- _ACTION ITEM_
Copy every record word for word. The images stay behind.

- _RECORD SET_

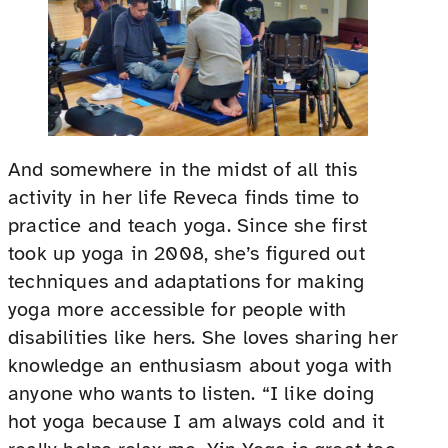
And somewhere in the midst of all this
activity in her life Reveca finds time to
practice and teach yoga. Since she first
took up yoga in 2008, she’s figured out
techniques and adaptations for making
yoga more accessible for people with
disabilities like hers. She loves sharing her
knowledge an enthusiasm about yoga with
anyone who wants to listen. “I like doing
hot yoga because I am always cold and it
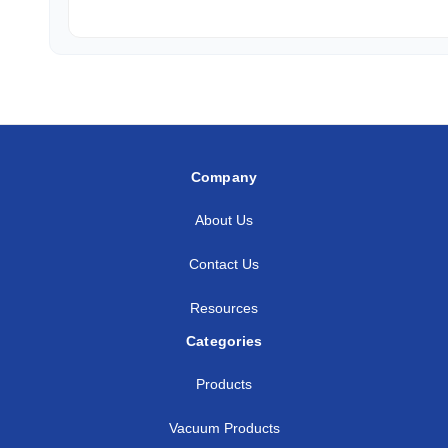
Company
About Us
Contact Us
Resources
Categories
Products
Vacuum Products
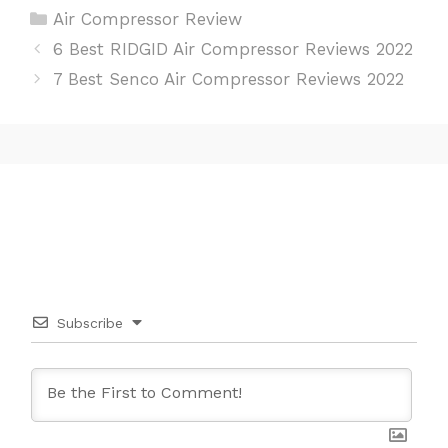
C
Air Compressor Review
a
P
6 Best RIDGID Air Compressor Reviews 2022
t
o
7 Best Senco Air Compressor Reviews 2022
e
s
g
t
o
n
r
a
i
v
e
i
s
g
a
t
i
Subscribe
o
n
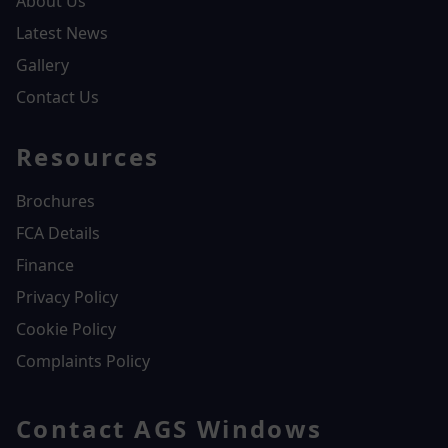
About Us
Latest News
Gallery
Contact Us
Resources
Brochures
FCA Details
Finance
Privacy Policy
Cookie Policy
Complaints Policy
Contact AGS Windows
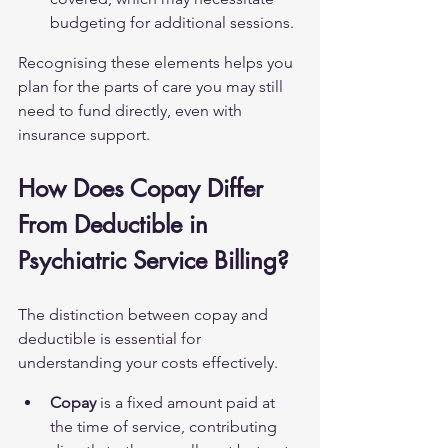
budgeting for additional sessions.
Recognising these elements helps you 
plan for the parts of care you may still 
need to fund directly, even with 
insurance support.
How Does Copay Differ 
From Deductible in 
Psychiatric Service Billing?
The distinction between copay and 
deductible is essential for 
understanding your costs effectively.
Copay
 is a fixed amount paid at 
the time of service, contributing 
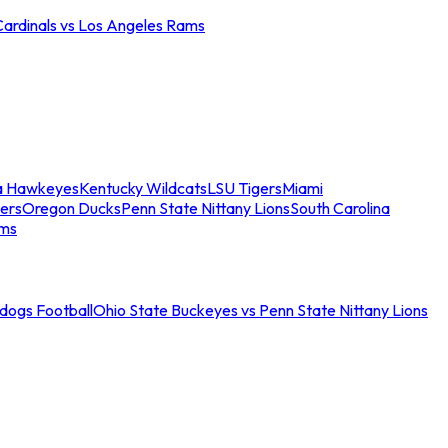
Cardinals vs Los Angeles Rams
a Hawkeyes
Kentucky Wildcats
LSU Tigers
Miami
ers
Oregon Ducks
Penn State Nittany Lions
South Carolina
ams
ldogs Football
Ohio State Buckeyes vs Penn State Nittany Lions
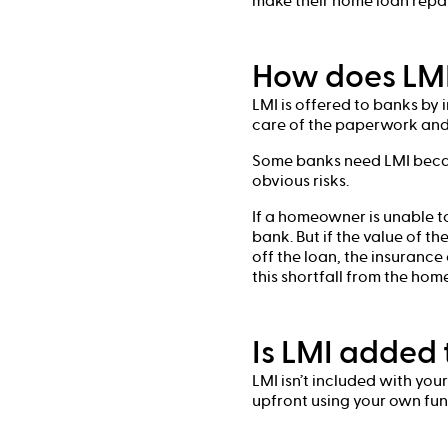
make their home loan rep
How does LMI
LMI is offered to banks by
care of the paperwork and 
Some banks need LMI becau
obvious risks.
If a homeowner is unable t
bank. But if the value of t
off the loan, the insurance
this shortfall from the ho
Is LMI added 
LMI isn’t included with you
upfront using your own fun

- _SOLUTION FOR THIS TASK_
And somewhere in the midst of all this
activity in her life Reveca finds time to
practice and teach yoga. Since she first
took up yoga in 2008, she’s figured out
techniques and adaptations for making
yoga more accessible for people with
disabilities like hers. She loves sharing her
knowledge an enthusiasm about yoga with
anyone who wants to listen. “I like doing
hot yoga because I am always cold and it
Company
About Us
Contact Us
Resources
Categories
Products
Vacuum Products
C
Air Compressor Review
a
P
6 Best RIDGID Air Compressor Reviews 2022
t
o
7 Best Senco Air Compressor Reviews 2022
e
s
g
t
o
n
r
a
i
v
e
i
s
g
a
t
i
Subscribe
o
n
About Us
Latest News
Gallery
Contact Us
Resources
Brochures
FCA Details
Finance
Privacy Policy
Cookie Policy
Complaints Policy
Contact AGS Windows
budgeting for additional sessions.
Recognising these elements helps you 
plan for the parts of care you may still 
need to fund directly, even with 
insurance support.
How Does Copay Differ 
From Deductible in 
Psychiatric Service Billing?
The distinction between copay and 
deductible is essential for 
understanding your costs effectively.
Copay
 is a fixed amount paid at 
the time of service, contributing 
Cardinals vs Los Angeles Rams
a Hawkeyes
Kentucky Wildcats
LSU Tigers
Miami
ers
Oregon Ducks
Penn State Nittany Lions
South Carolina
ams
ldogs Football
Ohio State Buckeyes vs Penn State Nittany Lions
make their home loan rep
How does LMI
LMI is offered to banks by
care of the paperwork and 
Some banks need LMI becau
obvious risks.
If a homeowner is unable t
bank. But if the value of t
off the loan, the insurance
this shortfall from the ho
Is LMI added 
LMI isn’t included with you
upfront using your own fun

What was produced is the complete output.